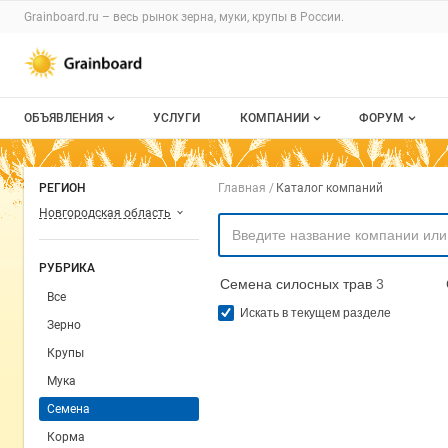
Раздел навигации по сайту grainboard.
Grainboard.ru – весь
рынок зерна, муки, крупы
в России.
Авторизация и меню пользователя
Навигация по разделам сайта grainboard.ru
ОБЪЯВЛЕНИЯ
УСЛУГИ
КОМПАНИИ
ФОРУМ
Все объявления
О каталоге компаний
Все темы
Навигация по комп
РЕГИОН
Главная
Каталог компаний
Мои объявления
Каталог компаний
Избранные
Новгородская область
Моя компания
С моим уча
РУБРИКА
Семена силосных трав
3
Платное размещение
Все
Искать в текущем разделе
Зерно
Крупы
Мука
Семена
Корма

What is being asked
Return a copy of every line in the records that includes the string "Навигация".

Solution to the problem
Навигация по разделам сайта grainboard.ru
Навигация по комп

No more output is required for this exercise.